Will “Unlimited Detail” Voxel Engine Still Revolutionize Gaming? Euclideon Explain Their Absence
by Omar T
If you remember the concept of Unlimited Detail and the team at Euclideon who helped coin that term 2 years ago, you might also have noticed how they’ve dropped off the face of their Earth for a prolonged amount of time. (They originally predicted 1 year).
With the cutting edge next-gen consoles from Sony and Microsoft on their way, we were still interested in the concept of Unlimited Detail with it’s potentialities. So we decided to send out an email to the company wondering if they were still interested in making a gaming engine or if they’ve shifted their goals entirely.
Well, this is the response we got:
Due to our recent launch of GeoverseTM we have been very busy showcasing the Real Time Point Cloud Data 3D visualisation capability of our software around the world, which has enjoyed positive feedback.
Our new website has launched, including historical videos (more to come) and press releases about our progress ahead.
In regard to a games engine, we are presently focusing on industries that have lacked the quality of visuals and usability afforded to gamers for some time. The capability provided by GeoverseTM with Unlimited Detail, are profound for a range of specialist fields with unwieldy software tools.
Considering we are games developers at heart, creating something special is always on our mind, we’ll let you know in the future when we can reveal a nice surprise.

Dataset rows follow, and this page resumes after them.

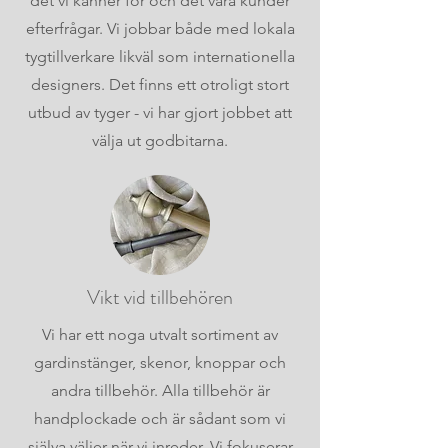
det vi känner för och det våra kunder
efterfrågar. Vi jobbar både med lokala
tygtillverkare likväl som internationella
designers. Det finns ett otroligt stort
utbud av tyger - vi har gjort jobbet att
välja ut godbitarna.
Vikt vid tillbehören
Vi har ett noga utvalt sortiment av
gardinstänger, skenor, knoppar och
andra tillbehör. Alla tillbehör är
handplockade och är sådant som vi
själva väljer när vi inreder. Vi fokuserar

It still clearly looks as if they’re still interested in the developing side of the game industry, but as they noted, their focus is more towards other industries that have not had the luxury us gamers have been experiencing. Some of their notable collaborations were for projects such as aerospace3d. It’s nice to see they’ve found an audience for their technologies but we wonder why the main focus isn’t on gaming.
Eculidean desrcibes their revolutionary technology as a form of point cloud rendering system, which uses a large number of individual points to create models, instead of a more traditional polygon mesh. According to their description, the engine uses a search algorithm to determine which of these points are visible on-screen, and then displays only these points; on a 1024×768 display, for example, the engine would display only 786,432 visible points in each frame. As the engine is displaying the same amount of points in every frame, the level of geometric detail provided is limited only by the amount of memory needed to store the point cloud data, and the rendering speed is limited only by the screen resolution.
Back in 2010, the Australian Federal Government were so impressed with the new technology that they gave Euclidean their largest grant ever: $2 million to support the implementation of multi-platform functionality to Unlimited Detail so it would be able to run on mobile phones, game consoles, and more.
You can imagine how Euclidean technology would change the face of the industry. Mobile phones would be capable of running console-level graphics, and the Wii U would no longer be considered an under-powered system. Graphics on the PS4 and Xbox 720 would be no less impressive than in animated films.
We still have hope for the engine although it’s submerged for so long.